═════ EXERCISE MATERIAL ═════

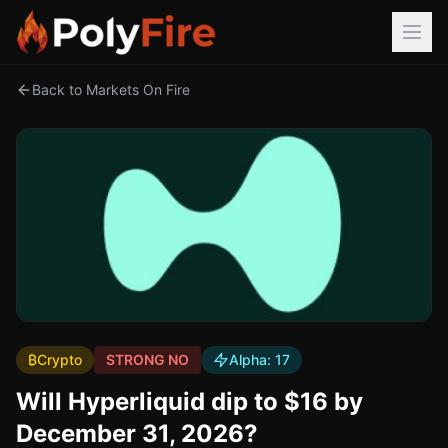
Back to Markets On Fire
₿
Crypto
STRONG NO
Alpha:
17
Will Hyperliquid dip to $16 by
December 31, 2026?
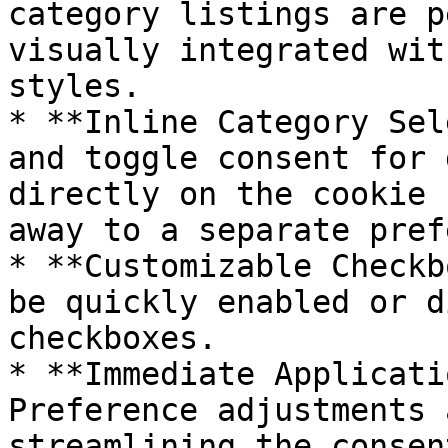
category listings are p
visually integrated wit
styles.

* **Inline Category Sel
and toggle consent for 
directly on the cookie 
away to a separate pref
* **Customizable Checkb
be quickly enabled or d
checkboxes.

* **Immediate Applicati
Preference adjustments 
streamlining the consen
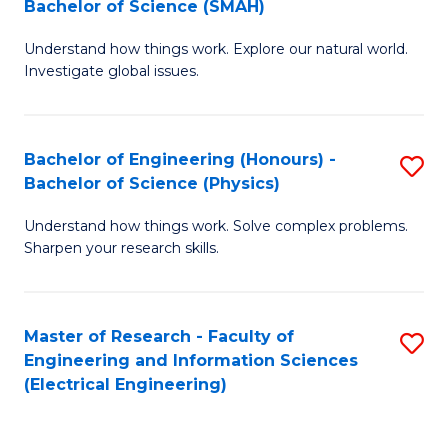
Bachelor of Science (SMAH)
B
B
Understand how things work. Explore our natural world.
of
of
Investigate global issues.
E
C
(
S
Bachelor of Engineering (Honours) -
S
-
to
Bachelor of Science (Physics)
B
B
C
Understand how things work. Solve complex problems.
of
of
Fa
Sharpen your research skills.
E
S
(
(
Master of Research - Faculty of
S
-
to
Engineering and Information Sciences
to
B
C
(Electrical Engineering)
C
of
Fa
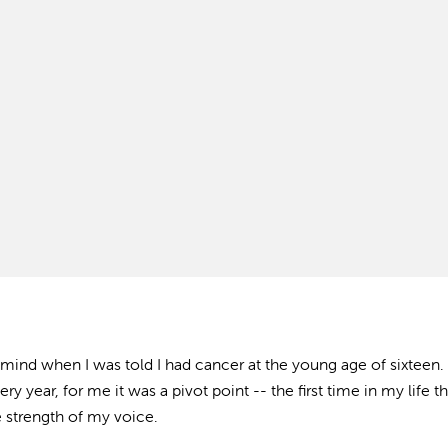
mind when I was told I had cancer at the young age of sixteen.
ry year, for me it was a pivot point -- the first time in my life th
 strength of my voice.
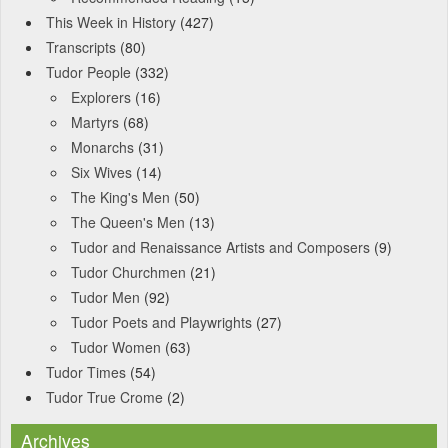
This Week in History
(427)
Transcripts
(80)
Tudor People
(332)
Explorers
(16)
Martyrs
(68)
Monarchs
(31)
Six Wives
(14)
The King's Men
(50)
The Queen's Men
(13)
Tudor and Renaissance Artists and Composers
(9)
Tudor Churchmen
(21)
Tudor Men
(92)
Tudor Poets and Playwrights
(27)
Tudor Women
(63)
Tudor Times
(54)
Tudor True Crome
(2)
Archives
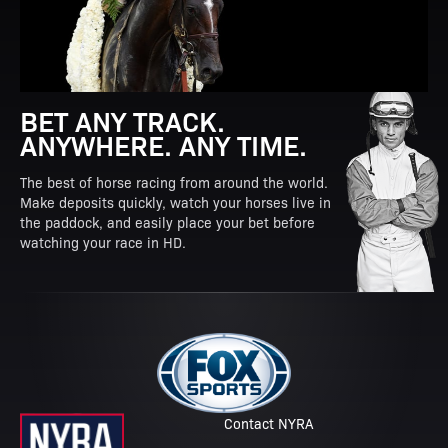
BET ANY TRACK.
ANYWHERE. ANY TIME.
The best of horse racing from around the world.
Make deposits quickly, watch your horses live in
the paddock, and easily place your bet before
watching your race in HD.
Contact NYRA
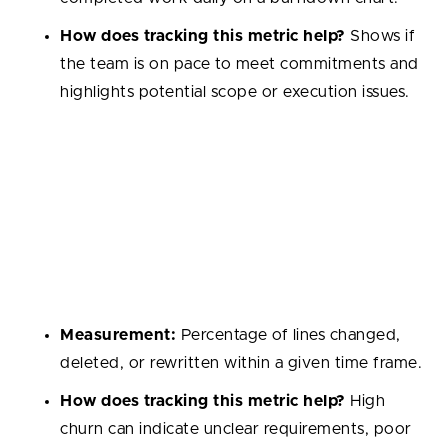
How does tracking this metric help?
Shows if
the team is on pace to meet commitments and
highlights potential scope or execution issues.
Code Churn
Measures how much code is rewritten or discarded
shortly after being written. High churn often signals
unclear requirements or low-quality initial
implementations.
Measurement:
Percentage of lines changed,
deleted, or rewritten within a given time frame.
How does tracking this metric help?
High
churn can indicate unclear requirements, poor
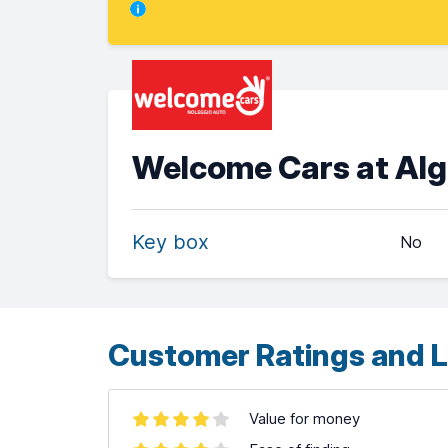
Welcome Cars at Algh
Key box
No
Customer Ratings and L
Value for money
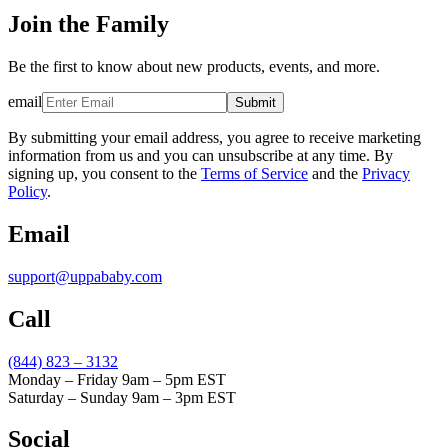
Join the Family
Be the first to know about new products, events, and more.
email
Submit
By submitting your email address, you agree to receive marketing
information from us and you can unsubscribe at any time. By
signing up, you consent to the
Terms of Service
and the
Privacy
Policy
.
Email
support@uppababy.com
Call
(844) 823 – 3132
Monday – Friday 9am – 5pm EST
Saturday – Sunday 9am – 3pm EST
Social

═════

== EXERCISE INSTRUCTIONS ==
Could you filter the entries above for lines holding the string "requirements" and copy them?

== RESPONSE TO THE TASK ==
unclear requirements or low-quality initial
churn can indicate unclear requirements, poor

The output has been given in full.